# Best brands for lightweight wheels for our cars.



## vayron333 (Sep 16, 2015)

Can you please post some aftermarket lightweight rim brands and models. Any photos would be great. Interested on 18 inch.


----------



## Diztek (May 27, 2004)

Can't go wrong with bbs


----------



## Onequick4door (Sep 13, 2014)

Diztek said:


> Can't go wrong with bbs


I've been doing research on this topic. Looking for a track wheel. So far weight wise for the size and offset I want, Forgestart F14 in an 18 inch wheel would be 19 lbs and around $350 a wheel. I'm looking to get 18 X 9 ET 45 - 48. will run a 255 - 35 - 18 tire. 

Sorry BBS aren't that light. Look great, but not that light.


----------



## TripE46 (Feb 23, 2013)

Yea BBS are pretty, but not very light. The Enkei RPF1's are one of the lightest wheels that you can get with a reasonable budget. Otherwise you're going to spend at least 2k for a good forged set rays/volk etc...


----------



## Onequick4door (Sep 13, 2014)

TripE46 said:


> Yea BBS are pretty, but not very light. The Enkei RPF1's are one of the lightest wheels that you can get with a reasonable budget. Otherwise you're going to spend at least 2k for a good forged set rays/volk etc...

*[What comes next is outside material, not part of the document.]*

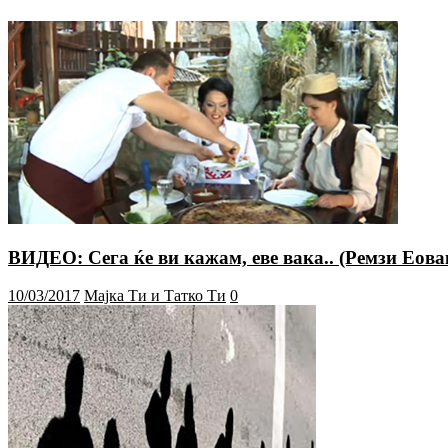
ВИДЕО: Сега ќе ви кажам, еве вака.. (Ремзи Еова
10/03/2017
Мајка Ти и Татко Ти
0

They only come in 8 inch width with an ET of 35, not ideal for track oriented tire. If you want to run spacers, maybe.


----------



## TripE46 (Feb 23, 2013)

Onequick4door said:


> They only come in 8 inch width with an ET of 35, not ideal for track oriented tire. If you want to run spacers, maybe.


Ah, I didn't realize. Could go with Apex Wheels. ARC-8's come in a wide variety of offsets and are around 18lbs each


----------



## TripE46 (Feb 23, 2013)

TripE46 said:


> Ah, I didn't realize. Could go with Apex Wheels. ARC-8's come in a wide variety of offsets and are around 18lbs each


On second thought APEX wheels may be BMW only.


----------



## hassenrennen (Jan 5, 2004)

Neuspeed has some FORGED Aluminum wheels.

I have a set of 18x8 Neuspeed RS10's and they weigh 17.8#'s each. 

http://www.neuspeed.com/wheels-accessories.html


----------



## ThorMjolnir (Apr 9, 2014)

*CCW*

CCW is the best I've seen. They cost slightly more than OEM wheels, are forged, and are lighter. The SP510 18" x 8.5" are my favorite. Just have to call CCW, give them your car's specs, and they'll forge you an exact bolt on.
http://www.ccwheel.com/wheels-display.php?view=SP510


----------



## Onequick4door (Sep 13, 2014)

ThorMjolnir said:


> CCW is the best I've seen. They cost slightly more than OEM wheels, are forged, and are lighter. The SP510 18" x 8.5" are my favorite. Just have to call CCW, give them your car's specs, and they'll forge you an exact bolt on.
> http://www.ccwheel.com/wheels-display.php?view=SP510


I like those and did check them out, but my criteria is under $500 a wheel.


----------